Лиза вышла замуж в том же году за хорошего парня, а Марица, несмотря на активные ухаживания ее брата, не согласилась пойти под венец. Не было у нее никаких чувств. Не могла еще забыть Олега Гильманова. Матери с отцом Николай нравился, и они советовали ей не упустить его.
Марица напомнила:
– Как же так, вы ведь хотели, чтоб я за Костаса шла, все сделали, чтоб он меня засватал.
Мать неуверенно возразила:
– Ну, когда и где это было! Он, наверное, и имя твое забыл. Никто ж не знал, что так все сложится, что нам придется бежать…
– Ни за кого я замуж не хочу, – сердилась Марица и уходила: не хотела говорить о замужестве. Сестра Марфа встречалась с соседом – греком, Харлампием Капагеориди, на десять лет старше ее. Отец не разрешал ей и думать о «перестарке», как он говорил. Но шустрая Марфа не терялась, продолжала с ним видеться тайно.
И как Марица ни ругала, ни предостерегала ее, та не слушалась.
– Отстань, – говорила Марфа, – у меня ничего серьезного к нему нет. Так, время провожу.
– Ну, и что о тебе скажут люди?
– А что скажут, если ничего не было? – безапелляционно парировала сестра.
* * *К концу сентября, к дому Роконоцы, были, наконец, пристроены две большие комнаты, расширены сенцы. Позже, к зиме поправили покосившийся сарай. Который раз вся семья еле вылезла из грязи и неустроенности: по крайней мере, они построили за эти годы три дома. Сколько сил, здоровья времени было потрачено! В конечном итоге теперь у Роконоцы была своя комнатушка, а в остальных двух комнатах спали по двое – два сына и две дочери.

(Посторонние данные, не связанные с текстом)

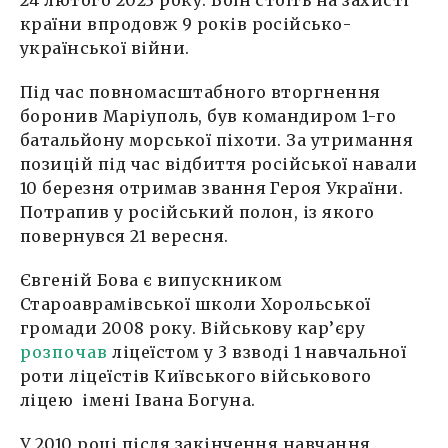
24 лютого 2023 року. Воїн стоїть на захисті
країни впродовж 9 років російсько-
української війни.
Під час повномасштабного вторгнення
боронив Маріуполь, був командиром 1-го
батальйону морської піхоти. За утримання
позицій під час відбиття російської навали
10 березня отримав звання Героя України.
Потрапив у російський полон, із якого
повернувся 21 вересня.
Євгеній Бова є випускником
Староаврамівської школи Хорольської
громади 2008 року. Військову кар’єру
розпочав
ліцеїстом у 3 взводі 1 навчальної
роти ліцеїстів Київського військового
ліцею імені Івана Богуна.
У 2010 році після закінчення навчання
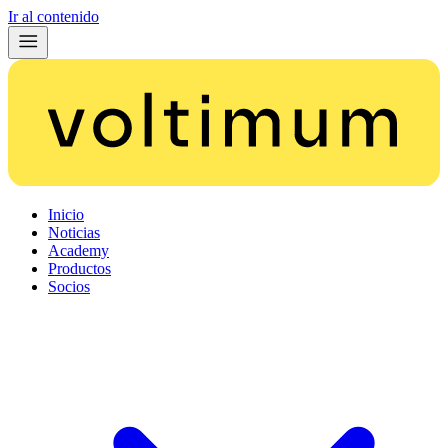
Ir al contenido
Inicio
Noticias
Academy
Productos
Socios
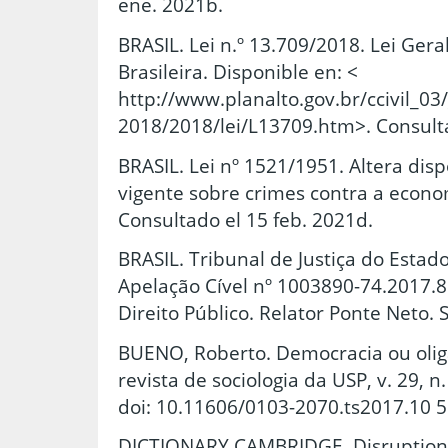
ene. 2021b.
BRASIL. Lei n.º 13.709/2018. Lei Ger
Brasileira. Disponible en: <
http://www.planalto.gov.br/ccivil_03
2018/2018/lei/L13709.htm>. Consulta
BRASIL. Lei nº 1521/1951. Altera disp
vigente sobre crimes contra a econom
Consultado el 15 feb. 2021d.
BRASIL. Tribunal de Justiça do Estado
Apelação Cível nº 1003890-74.2017.8
Direito Público. Relator Ponte Neto. 
BUENO, Roberto. Democracia ou olig
revista de sociologia da USP, v. 29, n.
doi: 10.11606/0103-2070.ts2017.10 5
DICTIONARY.CAMBRIDGE. Disruption.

Заметно легче стало жить. И Харитон, и Ирини, и Кики работали. Учился на курсах водителя грузовика один Яшка. Роконоца работала по дому. Ей хватало дел: готовила еду семье, варила пойло скотине, убирала навоз, мыла, стирала, шила, штопала, пряла, вязала, пахтала молоко, выгоняя сметану и масло. Впервые, на зиму пятидесятого года они имели достаточно дров и угля. Роконоца так любила тепло! Зимой, когда открывались двери в сенцы, с улицы неслась холодная волна густого вздыбленного воздуха, казалось, все тепло выносилось вместе с этой дверью. Гора угля лежала тут же у дома. Столько грязи из-за этого заносилось в дом. А без угля околеешь. На день раз десять выходили за углем с ведром. Зола горками сыпалась сзади дома.
Харитон с Яшей порешили на следующий год сколотить из досок просторный ящик для угля, как у Поповиди Митьки. Хозяйственный же парень Митька: все у него добротно, как у порядочных людей!
Ирини в свои пятнадцать работала в «Заготзерно». Летом ее бригада работала не разгибаясь. Вагоны с зерном подгоняли под склад, где находились весы и через транспортеры зерно пересыпалось в элеватор. А Ирини с Ксенексолцей и другими подругами из бригады таскала на себе мешки, кантарила, как когда-то незабвенный брат Федя. Сметливая была. Ее начальница завскладом, Ирина Никифоровна, как-то предложила ей стать ее заместительницей:
– Ну, что, тезка, пойдешь работать со мной? – спросила она Ирини, похлопав ее по плечу. С болью пришлось Ирини признаться, что не знает грамоты. По этому поводу очень сокрушалась начальница:
– Надо же, такая умница и не знаешь грамоты…
– Когда мне было, Ирина Никифоровна? С малых лет работала, потому как сослали, нечего было надеть на ноги.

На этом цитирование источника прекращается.